April 24, 2018
World

Far-right terror threat ‘more significant’ than public realizes, official warns

Britain is facing an increased threat from far-right terrorism, the outgoing head of U.K.’s counterterrorism command said.

In a Monday valedictory speech a few weeks before he leaves his post, Mark Rowley, London’s assistant commissioner for specialist operations of the Metropolitan Police Service, said police have foiled four such plots by right-wing extremists in the past year.

One-third of referrals to the government’s anti-radicalization program are now related to far-right terrorism, he added.

“The right-wing terrorist threat is more significant and more challenging than perhaps public debate gives it credit for,” Rowley said.

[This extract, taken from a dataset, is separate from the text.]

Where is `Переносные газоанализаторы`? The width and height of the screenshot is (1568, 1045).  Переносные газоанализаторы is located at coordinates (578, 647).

He said, “For the best part of 18 months in the U.K., we have a homegrown, white supremacist, neo-Nazi terrorist organization that is pursuing all of the ambitions of any other terrorist organization committed to violence … that should be a matter of great concern for all of us.”

There were five deadly attacks in the U.K. last year, including a terror attack against a crowd of Muslims leaving a mosque in Finsbury Park. The man who carried out the attack by driving a van into pedestrians, injuring at least eight people, was jailed for life this month and will spend at least 43 years behind bars.

Also, a far-right fanatic was jailed for life in 2016 for the murder of British politician Jo Cox during the European Union referendum campaign. He was heard saying as he stabbed her, “This is for Britain” and “Britain first.”

The murder was “committed to advance a political, racial and ideological cause … associated with Nazism,” the judge ruled.

Britain’s domestic security service MI5 is now involved in investigating the threat from the extreme-right in the country, and Rowley warned that groups based in the U.K. were seeking links with extremists abroad.

“There are many Western countries that have extreme right-wing challenges and, in quite a number of those the groups," he said, "we are worried that they are making connections with them and networking."